Anecdotally, I suspect that many Christians have no objection to some forms of medically assisted dying. We’re not starting on the same page as we address this issue.

We must help people think through their own beliefs in this area, and how to interact to others who are considering or choosing this option.

5. Being the Bad Guys

In the past, Christianity was viewed by many as moral or benign. Increasingly, Christianity is viewed as dangerous. We challenge some of society’s most cherished views. We’re now, as Stephen McAlpine writes, the bad guys.

“10-15 years ago, if your neighbor knew you were a Christian, they may not agree or even like your beliefs but they at least assumed you to be ‘more moral’ than them because of your beliefs,” writes John Starke, a pastor in New York City. “Now there’s been a shift (at least in many of our contexts): if your neighbor knows you are a Christian, it may be they actually assume you are less moral and bigoted because of your beliefs (specifically on issues related to sexuality and gender).”

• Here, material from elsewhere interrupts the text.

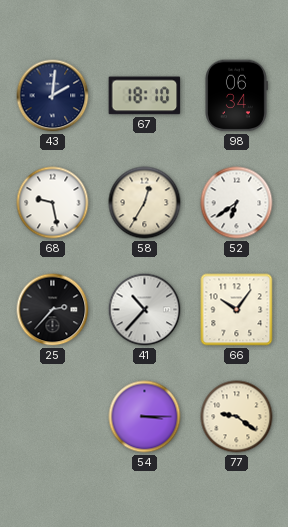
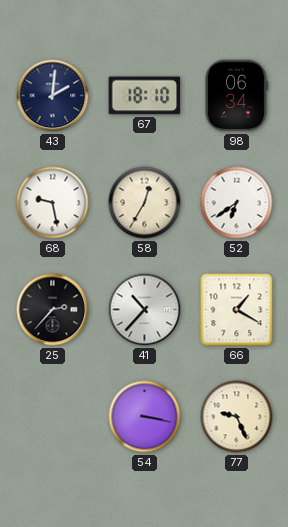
66: 10:06 -> 1:20
54: 3:15 -> 3:17
77: 9:21 -> 9:26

Some of us grew up in times when Christianity was viewed favourably. We’re going to have to learn lessons from other parts of the world and from other times about how to live when we’re viewed as being the problem.

Discipleship is always a challenge. But it may be especially challenging right now as we disciple people through the particular issues of our day. But we must disciple our people in these areas if we’re going to grow faithful followers of Christ.

As we preach and disciple, we must address the same issues that Christians of every age have addressed. But we must be intentional about thinking through and addressing the issues I described as well, showing how to follow God faithfully in these five areas.

I regularly think of John Stott’s prayer at the end of Your Mind Matters:

I pray earnestly that God will raise up today a new generation of Christian apologists or Christian communicators, who will combine an absolute loyalty to the biblical gospel and an unwavering confidence in the power of the Spirit with a deep and sensitive understanding of the contemporary alternatives to the gospel; who will relate the one to the other with freshness, authority, and relevance; and who will use their minds to reach other minds for Christ.

In our challenging days, I can’t think of a better prayer. May God graciously answer.